[Start of section]

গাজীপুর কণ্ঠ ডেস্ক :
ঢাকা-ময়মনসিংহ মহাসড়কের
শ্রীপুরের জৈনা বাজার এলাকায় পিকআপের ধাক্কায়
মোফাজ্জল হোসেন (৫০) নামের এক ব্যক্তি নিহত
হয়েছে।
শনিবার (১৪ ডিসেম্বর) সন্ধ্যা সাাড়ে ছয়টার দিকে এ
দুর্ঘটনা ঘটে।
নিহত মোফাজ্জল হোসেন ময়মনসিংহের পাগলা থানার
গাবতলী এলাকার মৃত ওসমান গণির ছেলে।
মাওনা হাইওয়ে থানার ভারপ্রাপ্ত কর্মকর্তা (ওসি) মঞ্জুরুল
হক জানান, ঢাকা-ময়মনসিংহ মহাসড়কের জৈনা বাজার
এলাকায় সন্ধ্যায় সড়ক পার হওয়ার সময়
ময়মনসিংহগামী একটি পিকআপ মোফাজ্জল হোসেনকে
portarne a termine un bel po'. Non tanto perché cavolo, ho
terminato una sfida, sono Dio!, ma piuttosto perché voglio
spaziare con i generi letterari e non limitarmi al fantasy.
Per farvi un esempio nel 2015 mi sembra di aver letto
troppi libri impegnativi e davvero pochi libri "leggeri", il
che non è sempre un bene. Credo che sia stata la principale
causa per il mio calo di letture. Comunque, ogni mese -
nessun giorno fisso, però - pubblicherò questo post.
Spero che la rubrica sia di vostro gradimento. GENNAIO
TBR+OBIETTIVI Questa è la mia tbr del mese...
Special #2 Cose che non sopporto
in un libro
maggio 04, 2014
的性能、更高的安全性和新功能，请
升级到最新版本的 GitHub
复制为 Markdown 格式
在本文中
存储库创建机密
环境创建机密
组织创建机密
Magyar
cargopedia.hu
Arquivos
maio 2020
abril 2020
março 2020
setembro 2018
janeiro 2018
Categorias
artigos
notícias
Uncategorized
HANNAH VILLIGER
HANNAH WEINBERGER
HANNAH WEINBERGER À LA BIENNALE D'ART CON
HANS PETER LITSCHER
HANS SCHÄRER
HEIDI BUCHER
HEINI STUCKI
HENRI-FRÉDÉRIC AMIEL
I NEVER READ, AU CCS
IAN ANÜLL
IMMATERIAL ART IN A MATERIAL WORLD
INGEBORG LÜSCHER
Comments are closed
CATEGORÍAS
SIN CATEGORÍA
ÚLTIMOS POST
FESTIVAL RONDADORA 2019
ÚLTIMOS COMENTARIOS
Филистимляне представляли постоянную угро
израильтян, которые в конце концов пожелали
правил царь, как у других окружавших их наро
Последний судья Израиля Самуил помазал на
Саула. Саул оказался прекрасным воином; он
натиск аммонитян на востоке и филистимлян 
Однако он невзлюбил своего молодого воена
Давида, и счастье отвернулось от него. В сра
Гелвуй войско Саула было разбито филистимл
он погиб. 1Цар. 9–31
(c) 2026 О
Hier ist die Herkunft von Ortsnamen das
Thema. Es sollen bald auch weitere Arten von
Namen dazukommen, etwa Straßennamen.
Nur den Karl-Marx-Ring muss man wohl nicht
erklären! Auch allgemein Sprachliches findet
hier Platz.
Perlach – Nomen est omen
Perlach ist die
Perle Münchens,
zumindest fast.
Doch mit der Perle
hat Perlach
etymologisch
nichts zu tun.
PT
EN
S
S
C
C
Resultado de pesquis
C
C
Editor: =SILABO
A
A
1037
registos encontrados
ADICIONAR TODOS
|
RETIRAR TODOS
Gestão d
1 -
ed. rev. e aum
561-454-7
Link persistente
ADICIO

[End of section]

* [WORK REQUEST]: Please reproduce the lines from the line with "Последний судья Израиля Самуил помазал на" to the line with "Hier ist die Herkunft von Ortsnamen das", both ends included, exactly as they appear above.

* [RESPONSE TO THE TASK]:
Последний судья Израиля Самуил помазал на
Саула. Саул оказался прекрасным воином; он
натиск аммонитян на востоке и филистимлян 
Однако он невзлюбил своего молодого воена
Давида, и счастье отвернулось от него. В сра
Гелвуй войско Саула было разбито филистимл
он погиб. 1Цар. 9–31
(c) 2026 О
Hier ist die Herkunft von Ortsnamen das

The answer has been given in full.